There's a definite diagonal trend, and the intersections of the predicted and actual values are generally following the path of the trend line, but there's a fair amount of difference between the ideal function represented by the line and the results. This variance represents the residuals of the model - in other words, the difference between the label predicted when the model applies the coefficients it learned during training to the validation data, and the actual value of the validation label. These residuals when evaluated from the validation data indicate the expected level of error when the model is used with new data for which the label is unknown.
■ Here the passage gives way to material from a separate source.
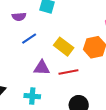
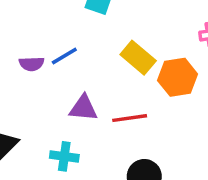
purple semicircle: (19, 17) -> (32, 64), moved
yellow rectangle: (64, 47) -> (138, 58), moved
You can quantify the residuals by calculating a number of commonly used evaluation metrics. We'll focus on the following three:

Mean Square Error (MSE): The mean of the squared differences between predicted and actual values. This yields a relative metric in which the smaller the value, the better the fit of the model
Root Mean Square Error (RMSE): The square root of the MSE. This yields an absolute metric in the same unit as the label (in this case, numbers of rentals). The smaller the value, the better the model (in a simplistic sense, it represents the average number of rentals by which the predictions are wrong!)
Coefficient of Determination (usually known as R-squared or R2): A relative metric in which the higher the value, the better the fit of the model. In essence, this metric represents how much of the variance between predicted and actual label values the model is able to explain.

from sklearn.metrics import mean_squared_error, r2_score

mse = mean_squared_error(y_test, predictions)
print("MSE:", mse)

rmse = np.sqrt(mse)
print("RMSE:", rmse)

r2 = r2_score(y_test, predictions)
print("R2:", r2)

Other regression algorithms

Other regression algorithms are used to improve performance.

Linear algorithms: The simplest. Not just the Linear Regression algorithm we used above (which is technically an Ordinary Least Squares algorithm), but other variants such as Lasso and Ridge.

Tree-based algorithms: Algorithms that build a decision tree to reach a prediction. It makes predictions step by step, considering factors like seasons and days.
Ensemble algorithms: Algorithms that combine the outputs of multiple base algorithms to improve generalizability. Like Random Forest creates numerous trees for improved predictions on intricate data.

Data scientists commonly test various models.

Here we've explored our data and fit a basic regression model. Regression models are popular for their suitability with small data, robustness, interpretability, and variety.